┌────────

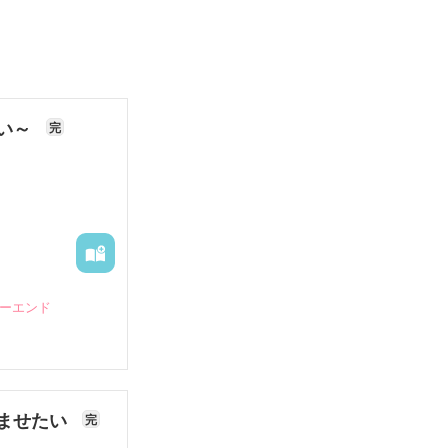
ない～
完
ピーエンド
ませたい
完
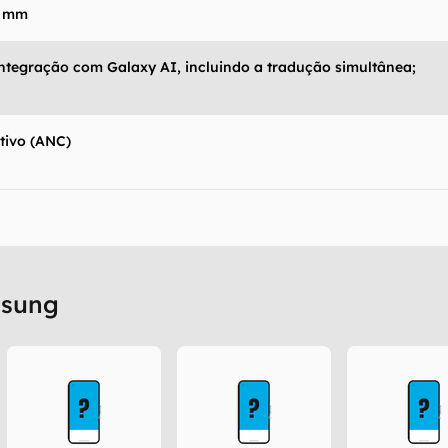
 mm
ntegração com Galaxy AI, incluindo a tradução simultânea;
tivo (ANC)
msung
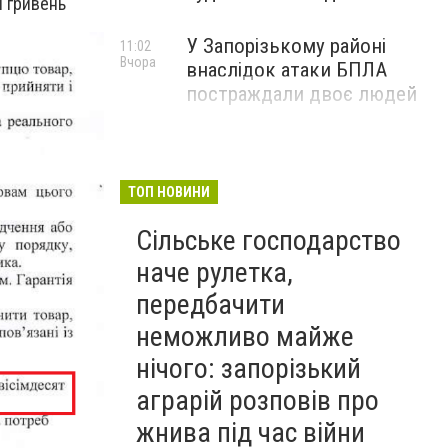
н гривень
У Запорізькому районі
11:02
Вчора
внаслідок атаки БПЛА
постраждали двоє людей
ТОП НОВИНИ
Сільське господарство
наче рулетка,
передбачити
неможливо майже
нічого: запорізький
аграрій розповів про
жнива під час війни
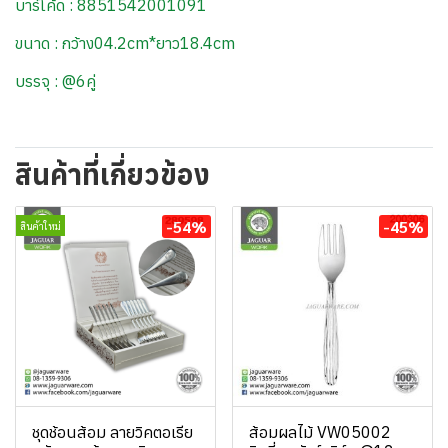
บาร์โค้ด : 8851542001091
ขนาด : กว้าง04.2cm*ยาว18.4cm
บรรจุ : @6คู่
สินค้าที่เกี่ยวข้อง
-54%
-45%
สินค้าใหม่
ชุดช้อนส้อม ลายวิคตอเรีย
ส้อมผลไม้ VW05002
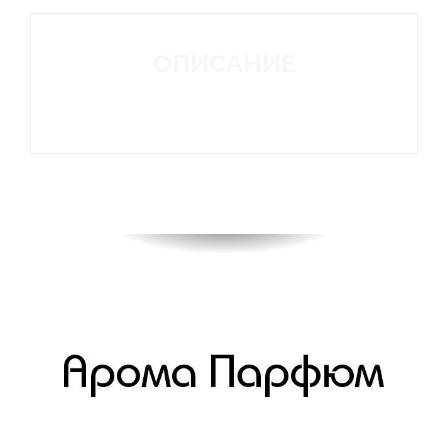
ОПИСАНИЕ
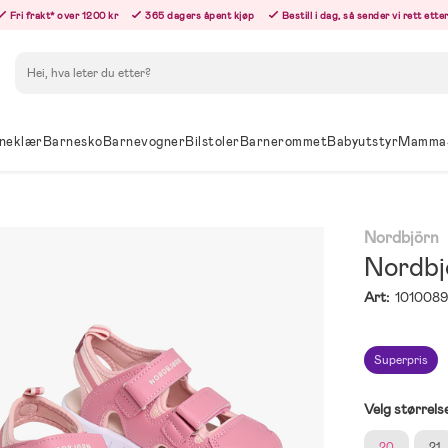
Fri frakt* over 1200 kr
365 dagers åpent kjøp
Bestill i dag, så sender vi rett ett
Søk
neklær
Barnesko
Barnevogner
Bilstoler
Barnerommet
Babyutstyr
Mamma
Nordbjörn
Nordbjø
Art:
101008
Superpris
Velg størrels
20
21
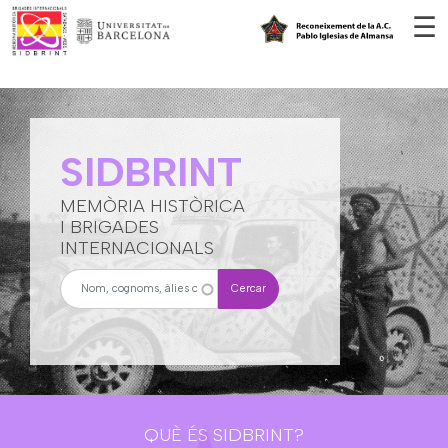
Vés al contingut
☰
SIDBRINT
MEMÒRIA HISTÒRICA
I BRIGADES
INTERNACIONALS
Cercar
QUÈ ÉS SIDBRINT?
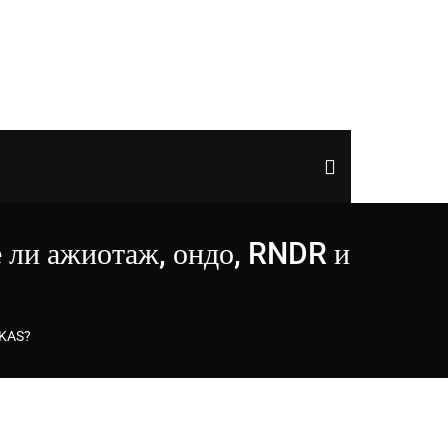
 ли ажиотаж, ондо, RNDR и
 KAS?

└────────

*WORK TO BE COMPLETED:* Pictures stay out; the data above is to be returned exactly.

*EXERCISE SOLUTION:*
ない～
完
ピーエンド
ませたい
完
 mm
ntegração com Galaxy AI, incluindo a tradução simultânea;
tivo (ANC)
msung
н гривень
У Запорізькому районі
11:02
Вчора
внаслідок атаки БПЛА
постраждали двоє людей
ТОП НОВИНИ
Сільське господарство
наче рулетка,
передбачити
неможливо майже
нічого: запорізький
аграрій розповів про
жнива під час війни
บาร์โค้ด : 8851542001091
ขนาด : กว้าง04.2cm*ยาว18.4cm
บรรจุ : @6คู่
สินค้าที่เกี่ยวข้อง
-54%
-45%
สินค้าใหม่
ชุดช้อนส้อม ลายวิคตอเรีย
ส้อมผลไม้ VW05002
ОПИСАНИЕ
Fri frakt* over 1200 kr
365 dagers åpent kjøp
Bestill i dag, så sender vi rett ett
Søk
neklær
Barnesko
Barnevogner
Bilstoler
Barnerommet
Babyutstyr
Mamma
Nordbjörn
Nordbjø
Art:
101008
Superpris
Velg størrels
20
21
Vés al contingut
☰
SIDBRINT
MEMÒRIA HISTÒRICA
I BRIGADES
INTERNACIONALS
Cercar
QUÈ ÉS SIDBRINT?
 ли ажиотаж, ондо, RNDR и
 KAS?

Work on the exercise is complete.